> [ACTION ITEM] Using the entries that follow, give only the number of lines with the word "stereoscopy" in them.

> [DATA TO USE]
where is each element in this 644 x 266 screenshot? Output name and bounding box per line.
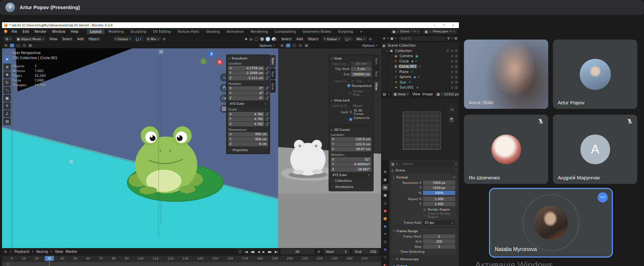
mode-selector[interactable]: ▣Object Mode∨	[15, 36, 46, 42]
clip-end-field[interactable]: 100000 cm	[351, 72, 372, 77]
data-tab-icon[interactable]: ▽	[382, 254, 388, 261]
menu-render[interactable]: Render	[32, 29, 49, 34]
modifiers-tab-icon[interactable]: ◆	[382, 223, 388, 229]
render-region-checkbox[interactable]	[423, 208, 426, 211]
workspace-tab-texture-paint[interactable]: Texture Paint	[174, 29, 202, 34]
outliner-row[interactable]: ›▽Circle◆▽⊙⊡	[382, 59, 458, 64]
rotation-x-field[interactable]: X0°	[228, 86, 264, 91]
frame-ruler[interactable]: 0102030405060708090100110120130140150160…	[2, 256, 381, 261]
lock-icon[interactable]	[266, 98, 268, 100]
play-button[interactable]: ▶	[263, 250, 265, 253]
cursor-rx-field[interactable]: X52°	[331, 157, 372, 162]
world-tab-icon[interactable]: ●	[382, 208, 388, 214]
disable-render-toggle[interactable]: ⊡	[455, 65, 458, 68]
cursor-x-field[interactable]: X-125.9 cm	[331, 137, 372, 142]
camera-to-view-checkbox[interactable]	[349, 118, 352, 121]
timeline-scrub-strip[interactable]	[2, 261, 381, 266]
rotate-tool[interactable]: ↻	[3, 79, 11, 86]
display-mode-icon[interactable]: ≡	[383, 37, 385, 40]
aspect-x-field[interactable]: 1.000	[423, 197, 455, 201]
passepartout-checkbox[interactable]	[347, 84, 350, 87]
disable-render-toggle[interactable]: ⊡	[455, 54, 458, 58]
proportional-falloff[interactable]: ⊘Mix∨	[145, 36, 161, 42]
viewlayer-tab-icon[interactable]: ▣	[382, 192, 388, 198]
rotation-y-field[interactable]: Y0°	[228, 91, 264, 96]
menu-object[interactable]: Object	[87, 37, 101, 41]
copy-icon[interactable]: ⧉	[414, 30, 416, 33]
time-stretching-collapsed[interactable]: Time Stretching	[400, 250, 424, 253]
proportional-edit-icon[interactable]: ⊙	[369, 37, 372, 41]
close-button[interactable]: ×	[449, 24, 457, 27]
workspace-tab-compositing[interactable]: Compositing	[272, 29, 299, 34]
tab-tool[interactable]: Tool	[374, 68, 379, 79]
menu-marker[interactable]: Marker	[66, 250, 77, 253]
hide-eye-toggle[interactable]: ⊙	[451, 59, 453, 63]
disable-render-toggle[interactable]: ⊡	[455, 70, 458, 73]
workspace-tab-rendering[interactable]: Rendering	[247, 29, 271, 34]
rotation-z-field[interactable]: Z0°	[228, 96, 264, 101]
properties-collapsed-panel[interactable]: ›Properties	[228, 147, 268, 152]
navigation-gizmo[interactable]: Z X	[199, 50, 225, 72]
select-tweak-button[interactable]: ➤	[3, 43, 8, 48]
blender-menu-icon[interactable]	[4, 30, 7, 33]
stereoscopy-collapsed-panel[interactable]: ›Stereoscopy	[391, 256, 457, 262]
workspace-tab-uv-editing[interactable]: UV Editing	[150, 29, 174, 34]
transform-orientation[interactable]: ⌖Global∨	[322, 36, 342, 42]
options-button[interactable]: Options∨	[257, 43, 277, 48]
transform-tool[interactable]: ▦	[3, 95, 11, 102]
prev-keyframe-button[interactable]: ◀◆	[250, 250, 254, 253]
frame-step-field[interactable]: 1	[423, 244, 455, 249]
output-panel-header[interactable]: ∨Output	[391, 263, 457, 266]
minimize-button[interactable]: –	[431, 24, 439, 27]
outliner-item-label[interactable]: Camera	[399, 54, 414, 58]
chevron-down-icon[interactable]: ∨	[455, 163, 457, 166]
menu-add[interactable]: Add	[295, 37, 304, 41]
resolution-x-field[interactable]: 1920 px	[423, 180, 455, 185]
outliner-row[interactable]: ›☀Sun.001☀⊙⊡	[382, 85, 458, 90]
outliner-row[interactable]: ›▽Plane▽⊙⊡	[382, 69, 458, 75]
menu-window[interactable]: Window	[50, 29, 68, 34]
format-panel-header[interactable]: ∨Format≔	[393, 175, 455, 180]
resolution-percent-slider[interactable]: 100%	[423, 191, 455, 195]
shading-rendered-icon[interactable]	[272, 37, 276, 41]
outliner-row[interactable]: ›◉Camera▣⊙⊡	[382, 53, 458, 59]
dimension-x-field[interactable]: X956 cm	[228, 132, 268, 137]
participant-tile-anna[interactable]: Anna Shilo	[464, 40, 548, 109]
editor-type-icon[interactable]: ▥	[391, 162, 394, 166]
select-box-button[interactable]: ⬚	[9, 43, 15, 48]
lock-icon[interactable]	[266, 78, 268, 80]
show-gizmo-icon[interactable]: ✥	[245, 37, 247, 41]
menu-select[interactable]: Select	[280, 37, 293, 41]
workspace-tab-geometry-nodes[interactable]: Geometry Nodes	[299, 29, 334, 34]
menu-file[interactable]: File	[9, 29, 20, 34]
outliner-item-label[interactable]: Circle	[398, 59, 410, 63]
hide-eye-toggle[interactable]: ⊙	[451, 49, 453, 52]
select-tool[interactable]: ➤	[3, 56, 11, 63]
workspace-tab-modeling[interactable]: Modeling	[105, 29, 127, 34]
menu-view[interactable]: View	[412, 92, 420, 96]
outliner-row[interactable]: ›▽Circle.001▽⊙⊡	[382, 64, 458, 69]
image-selector[interactable]: ▦∨12312.png	[435, 92, 459, 97]
viewport-canvas[interactable]: User Perspective (26) Collection | Circl…	[2, 48, 278, 248]
disable-render-toggle[interactable]: ⊡	[455, 75, 458, 79]
scale-x-field[interactable]: X4.782	[228, 112, 264, 117]
axis-x-handle[interactable]: X	[217, 59, 223, 65]
location-x-field[interactable]: X-4.2759 cm	[228, 66, 264, 71]
scene-selector[interactable]: ▣∨Scene⌖⧉×	[391, 29, 421, 34]
lock-icon[interactable]	[266, 88, 268, 90]
tab-view[interactable]: View	[270, 80, 275, 93]
stereoscopy-checkbox[interactable]	[396, 258, 399, 261]
cursor-z-field[interactable]: Z28.07 cm	[331, 147, 372, 152]
cursor-panel-header[interactable]: ∨3D Cursor	[331, 126, 372, 131]
zoom-icon[interactable]	[447, 105, 456, 113]
snap-toggle[interactable]: ⋃∨	[134, 36, 143, 42]
proportional-falloff[interactable]: Mix∨	[355, 36, 367, 42]
disable-render-toggle[interactable]: ⊡	[455, 86, 458, 89]
workspace-tab-layout[interactable]: Layout	[87, 29, 105, 34]
preset-list-icon[interactable]: ≔	[452, 176, 455, 179]
scene-tab-icon[interactable]: △	[382, 200, 388, 206]
current-frame-field[interactable]: 26	[281, 249, 314, 254]
scrub-handle[interactable]	[7, 263, 9, 265]
dimension-z-field[interactable]: Z0 cm	[228, 142, 268, 147]
maximize-button[interactable]: □	[440, 24, 448, 27]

> [YOUR RESPONSE] 2